Four weeks before the marathon, I hurt my ankle, so I wasn’t able to run. But I spent those last four weeks riding my bike alongside the group in support as they wrapped up their training. On the day of the marathon, I had recovered enough to run at least half, so, I decided to run with my friends and cheer them on for as long as I could. I shifted my mindset from not completing the marathon to supporting this group of women, my friends.


We got to the halfway point, I felt great, so we went to mile 15. But at mile 15, my friend got a stomach cramp and had to slow down. But because I was there, the other girls could keep going. I stayed with my friend mile after mile.

The next thing we knew we could see the finish line…and our four other friends were waiting for us and cheering us on. The joy I felt that day wasn’t about completing the marathon. It was that we all did it (the six of us)—collectively and together.


On October 9, 2005, when the six of us crossed the Chicago Marathon finish line, hand in hand, I knew I had achieved so much more than five summer friends. We had safety, shared identity and belonging. 20 weeks earlier, I had set out to make a friend. But I created something much greater: community.

Years later at my wedding to Joe, with the marathon girls beside me.

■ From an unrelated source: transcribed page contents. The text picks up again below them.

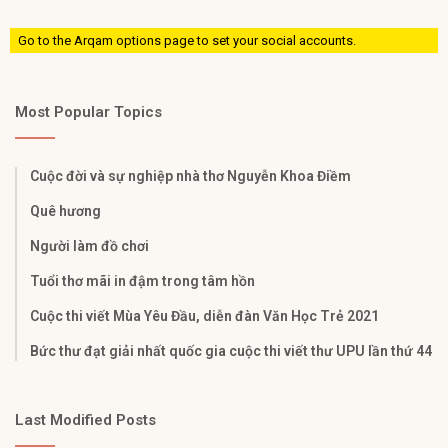
Go to the Arqam options page to set your social accounts.
Most Popular Topics
Cuộc đời và sự nghiệp nhà thơ Nguyễn Khoa Điềm
Quê hương
Người làm đồ chơi
Tuổi thơ mãi in đậm trong tâm hồn
Cuộc thi viết Mùa Yêu Đầu, diễn đàn Văn Học Trẻ 2021
Bức thư đạt giải nhất quốc gia cuộc thi viết thư UPU lần thứ 44
Last Modified Posts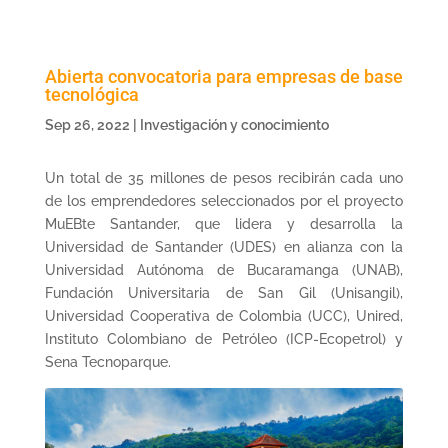
Abierta convocatoria para empresas de base
tecnológica
Sep 26, 2022
|
Investigación y conocimiento
Un total de 35 millones de pesos recibirán cada uno
de los emprendedores seleccionados por el proyecto
MuEBte Santander, que lidera y desarrolla la
Universidad de Santander (UDES) en alianza con la
Universidad Autónoma de Bucaramanga (UNAB),
Fundación Universitaria de San Gil (Unisangil),
Universidad Cooperativa de Colombia (UCC), Unired,
Instituto Colombiano de Petróleo (ICP-Ecopetrol) y
Sena Tecnoparque.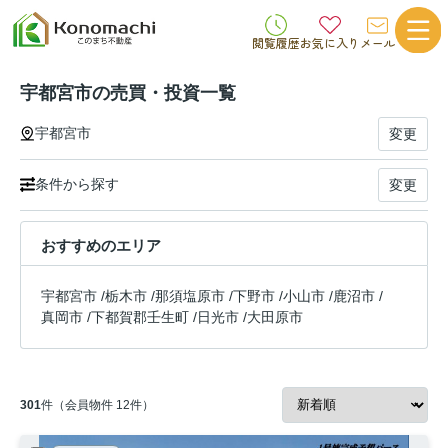
閲覧履歴
お気に入り
メール
宇都宮市の売買・投資一覧
宇都宮市
変更
条件から探す
変更
おすすめのエリア
宇都宮市
/
栃木市
/
那須塩原市
/
下野市
/
小山市
/
鹿沼市
/
真岡市
/
下都賀郡壬生町
/
日光市
/
大田原市
301
件（会員物件 12件）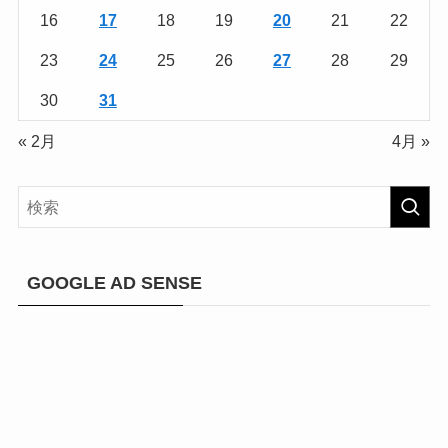
16
17
18
19
20
21
22
23
24
25
26
27
28
29
30
31
« 2月
4月 »
GOOGLE AD SENSE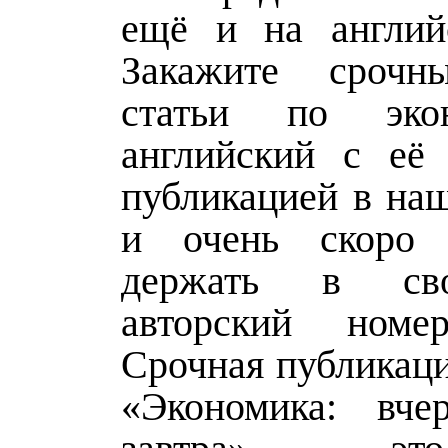
ещё и на англий
Закажите срочн
статьи по эко
английский с её
публикацией в на
и очень скоро
держать в св
авторский номе
Срочная публикаци
«Экономика: вчер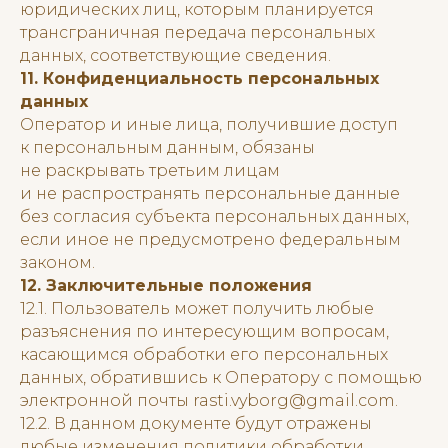
юридических лиц, которым планируется
трансграничная передача персональных
данных, соответствующие сведения.
11. Конфиденциальность персональных
данных
Оператор и иные лица, получившие доступ
к персональным данным, обязаны
не раскрывать третьим лицам
и не распространять персональные данные
без согласия субъекта персональных данных,
если иное не предусмотрено федеральным
законом.
12. Заключительные положения
12.1. Пользователь может получить любые
разъяснения по интересующим вопросам,
касающимся обработки его персональных
данных, обратившись к Оператору с помощью
электронной почты rasti.vyborg@gmail.com.
12.2. В данном документе будут отражены
любые изменения политики обработки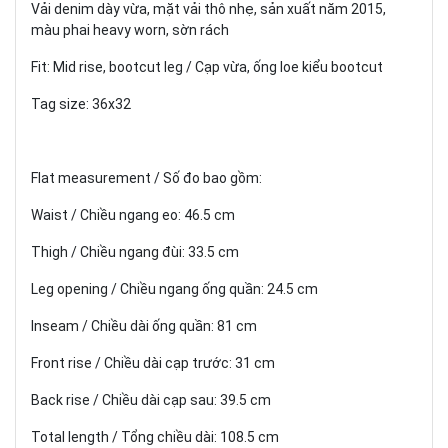
Vải denim dày vừa, mặt vải thô nhẹ, sản xuất năm 2015,
màu phai heavy worn, sờn rách
Fit: Mid rise, bootcut leg / Cạp vừa, ống loe kiểu bootcut
Tag size: 36x32
Flat measurement / Số đo bao gồm:
Waist / Chiều ngang eo: 46.5 cm
Thigh / Chiều ngang đùi: 33.5 cm
Leg opening / Chiều ngang ống quần: 24.5 cm
Inseam / Chiều dài ống quần: 81 cm
Front rise / Chiều dài cạp trước: 31 cm
Back rise / Chiều dài cạp sau: 39.5 cm
Total length / Tổng chiều dài: 108.5 cm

So, here’s my advice to you.

Start slow and start with curiosity. Ask questions, engage with the people around you. Let them feel safe to share with you. And then, when you’re ready, start sharing with them. Give yourself permission to be open and honest. After all, you get friendship and community by giving wholly of yourself, by reflecting to others, and embodying all the love that you wish to receive back.

2 Comments

  1. John Philbin on October 25, 2021 at 9:28 pm

    Thanks for the story and so glad running helped someone else as much as it has helped me over the years!

    • Trish Kendall on November 5, 2021 at 6:05 am

      Thanks John. Right! An unintended outcome is that running became a foundational aspect of my mental well-being. Even now, when I really only eek out a few miles each day, it clears my head and centers my heart for the day.